View Single Post
Old 04-27-2012, 11:09 AM   #25
Basic Member
rayw's Avatar
Join Date: Mar 2011
Location: About a thousand years from now
Posts: 6,621
Originally Posted by FantasySciFi View Post
Modern, you're approaching this at too advanced a level. He's never shot anything. He's never written anything. He's never edited anything. He has no clue about lighting, shot angles, or sound. He's only "directed" (whatever that means to him), a 1-2 minute doritos commercial which was written and shot by someone else with 30+ years experience and that guy's resources.

It's like your kid has a paper route and wants to open a bank account. You're advising to watch the stock market and evaluate with markets he should invest in avoid poor returns. He's looking at you blankly as glances over the columns of cryptic numbers and letters with his twelve dollars in hand.
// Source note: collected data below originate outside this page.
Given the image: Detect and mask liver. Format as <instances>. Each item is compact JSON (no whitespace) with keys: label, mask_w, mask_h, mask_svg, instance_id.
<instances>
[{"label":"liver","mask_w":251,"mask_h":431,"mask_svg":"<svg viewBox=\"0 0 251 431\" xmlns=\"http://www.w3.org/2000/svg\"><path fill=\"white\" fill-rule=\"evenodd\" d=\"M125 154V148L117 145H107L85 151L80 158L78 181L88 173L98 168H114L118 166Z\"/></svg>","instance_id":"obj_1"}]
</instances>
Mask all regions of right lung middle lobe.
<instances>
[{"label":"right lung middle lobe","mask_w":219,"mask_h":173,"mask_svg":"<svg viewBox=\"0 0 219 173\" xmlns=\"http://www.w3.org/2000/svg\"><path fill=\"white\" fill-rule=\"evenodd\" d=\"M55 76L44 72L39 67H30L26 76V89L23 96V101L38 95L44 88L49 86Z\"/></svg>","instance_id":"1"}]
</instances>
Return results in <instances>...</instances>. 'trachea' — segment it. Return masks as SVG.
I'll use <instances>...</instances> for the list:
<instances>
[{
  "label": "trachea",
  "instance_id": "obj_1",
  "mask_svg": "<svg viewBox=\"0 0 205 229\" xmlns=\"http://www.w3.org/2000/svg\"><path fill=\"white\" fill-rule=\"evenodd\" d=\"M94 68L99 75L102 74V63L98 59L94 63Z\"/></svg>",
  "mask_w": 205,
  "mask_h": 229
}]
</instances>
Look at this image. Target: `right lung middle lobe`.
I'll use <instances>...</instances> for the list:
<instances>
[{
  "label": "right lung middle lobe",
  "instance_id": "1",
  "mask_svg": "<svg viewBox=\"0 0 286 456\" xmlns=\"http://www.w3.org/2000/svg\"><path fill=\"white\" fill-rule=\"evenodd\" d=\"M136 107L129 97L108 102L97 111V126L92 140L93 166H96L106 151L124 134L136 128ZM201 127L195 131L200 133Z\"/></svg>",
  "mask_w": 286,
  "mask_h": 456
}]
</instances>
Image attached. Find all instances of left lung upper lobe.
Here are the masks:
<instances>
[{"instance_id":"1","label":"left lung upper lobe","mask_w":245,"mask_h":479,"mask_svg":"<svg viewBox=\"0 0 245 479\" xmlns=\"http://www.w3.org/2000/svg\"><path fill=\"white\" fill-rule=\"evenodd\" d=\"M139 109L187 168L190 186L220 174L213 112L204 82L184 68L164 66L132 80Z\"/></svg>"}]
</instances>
Desperado needs to get his feet wet and he needs to do it at the basic level. He needs to just write a few shorts himself, get his friends together and start filming. IF it is something that he really wants to do in life, THEN he will dedicate himself to the other aspects. Many of us have jobs that pay for the filmmaking/writing/acting side. His friend can help him out by teaching him to shoot, set up lights, work the sound equipment. He can write a few shorts and shoot them with his friends. It's the only way to really learn to make films. Unless your parent is a movie bigwig, it takes gaining skills in all the areas--including acting and writing. A good director can do miracles with $5000. An incompetent director can spend $5 million and still have garbage. Money is important, but only when combined with experience.
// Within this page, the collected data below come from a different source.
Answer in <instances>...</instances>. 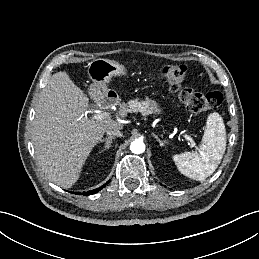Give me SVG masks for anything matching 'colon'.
I'll list each match as a JSON object with an SVG mask.
<instances>
[{"mask_svg": "<svg viewBox=\"0 0 259 259\" xmlns=\"http://www.w3.org/2000/svg\"><path fill=\"white\" fill-rule=\"evenodd\" d=\"M186 70V66L179 63L163 67L162 76L167 82L169 90L176 94L180 102L192 112L216 110L222 103V94L218 91L203 94L192 87L183 86Z\"/></svg>", "mask_w": 259, "mask_h": 259, "instance_id": "1", "label": "colon"}]
</instances>
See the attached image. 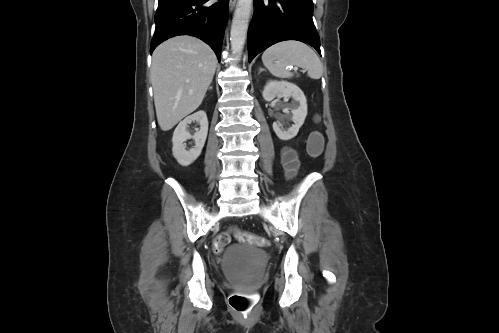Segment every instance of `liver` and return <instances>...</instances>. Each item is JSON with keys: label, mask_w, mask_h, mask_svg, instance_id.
I'll list each match as a JSON object with an SVG mask.
<instances>
[{"label": "liver", "mask_w": 499, "mask_h": 333, "mask_svg": "<svg viewBox=\"0 0 499 333\" xmlns=\"http://www.w3.org/2000/svg\"><path fill=\"white\" fill-rule=\"evenodd\" d=\"M216 66L213 50L196 37L176 36L155 49L151 82L156 116L163 131L172 129L201 105Z\"/></svg>", "instance_id": "liver-1"}]
</instances>
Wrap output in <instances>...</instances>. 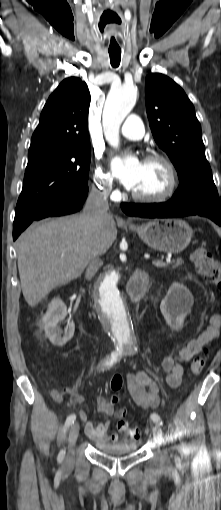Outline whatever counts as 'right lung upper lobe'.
Returning a JSON list of instances; mask_svg holds the SVG:
<instances>
[{"instance_id": "right-lung-upper-lobe-1", "label": "right lung upper lobe", "mask_w": 221, "mask_h": 510, "mask_svg": "<svg viewBox=\"0 0 221 510\" xmlns=\"http://www.w3.org/2000/svg\"><path fill=\"white\" fill-rule=\"evenodd\" d=\"M89 105L90 93L85 82L77 77L62 81L43 108L28 156L90 144Z\"/></svg>"}]
</instances>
You're right that the 'business side' will drive the movie's production. He needs to learn what goes into that from all sides. I've known 'backseat directors', videographers who like shooting and want others to 'direct'. Somehow, though, they get to call the 'shots' ("You know, if X did Y that would look cool." "Let's try that from over here because of the lighting." etc.) I think collaborative directing can be helpful. However, when you have to direct solo and the cast and crew are looking to you, you NEED to have a good grasp of the different aspects besides the budget.
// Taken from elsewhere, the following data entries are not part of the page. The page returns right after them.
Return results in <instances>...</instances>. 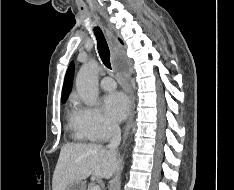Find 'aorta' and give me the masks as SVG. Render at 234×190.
Here are the masks:
<instances>
[{"label":"aorta","mask_w":234,"mask_h":190,"mask_svg":"<svg viewBox=\"0 0 234 190\" xmlns=\"http://www.w3.org/2000/svg\"><path fill=\"white\" fill-rule=\"evenodd\" d=\"M76 89L87 105H94L98 98V63L90 60L84 64L76 77Z\"/></svg>","instance_id":"1"}]
</instances>
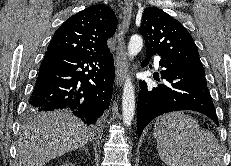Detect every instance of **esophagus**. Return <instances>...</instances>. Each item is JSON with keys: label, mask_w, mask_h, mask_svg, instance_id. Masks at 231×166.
Returning <instances> with one entry per match:
<instances>
[{"label": "esophagus", "mask_w": 231, "mask_h": 166, "mask_svg": "<svg viewBox=\"0 0 231 166\" xmlns=\"http://www.w3.org/2000/svg\"><path fill=\"white\" fill-rule=\"evenodd\" d=\"M133 2L132 0H124L123 7V27L127 31L132 14ZM127 72V51L125 41L119 42L116 51V80L115 83L117 86L123 84L125 75Z\"/></svg>", "instance_id": "1"}]
</instances>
Did you break out the angles/shots/transitions for the script, maybe storyboard them? What kind of lighting and effects do you want? Will you need extra shots for special effects/green screen? Will you need multiple angles shots for conversations? Do you have permissions? What will appeal to the viewers? There are lots of considerations in telling the visual story.

Paraphrasing: "I need a 10-15 page script to shoot. The only thing I've done was a two minute Dorito's commercial. I want someone else to write it [because they have experience]. I'm going to have someone else shoot it because he has experience and people who can help out [who have experience]." I don't mean to be unkind, but directors get respect because they HAVE personal experience. It's hard to be the director when cast and crew keep turning to someone else for the answers.

I'm NOT suggesting that every director needs to go to film school or have tons of movies under the belt. I would suggest that a director MUST have the experience of going through the important roles of acting, writing, shooting and editing. Doing this a couple times on shorts magically brings things together. Lighting, sound, and set construction are also highly recommended. Then the money side makes sense (cents?).

Desperado, you're making this too hard for yourself. Just write a short 4-6 page script. Learn how to work the camera. Get some friends and shoot it. Directing is much simpler once you understand how to frame shots (Rule of thirds), how to shift angles (high/low, 180 rule, etc.), and understand lighting and focus. These take experience. Read lots of scripts, see how the writers break out shots that can help you as the director visualize the story. Write some yourself. You're not writing a masterpiece just a couple stories to play with writing! Take your favorite TV show and write a quick scene. Read up on how to make a shot list and storyboard. Practice these with a couple 4-6 page scripts. Learn about editing. Even those that come pre-installed on most computers (like Microsoft MovieMaker) are ways to get a feel for transitions and effects. Shoot some footage of friends and edit it. There are freeware applications out there that let you do more advanced effects that you can explore (Jahshaka, Wax 2.0, Blender, etc.). As you play and gain experience, you will become a better director. You will know how to tell the story visually and have a better sense of what you can do within your budget. Shotlists give you a great deal of control over what and who needs to be in a scene. As you watch TV and movies, study how the light and shots are framed. Understanding the basics of 3 point lighting will change the quality of your movies.

If the only impression you have of being a director is telling people how to act and yelling action, then it will be a surprise when you assist on other sets. I would STRONGLY encourage you to work/volunteer time on other productions. I always learn a great deal from observing different styles of direction. If you want to make filming your life try and do a little bit of everything! Being a production assistant or assistant director is an awesome learning experience that will make you a much better director.

Best wishes as you explore filmmaking.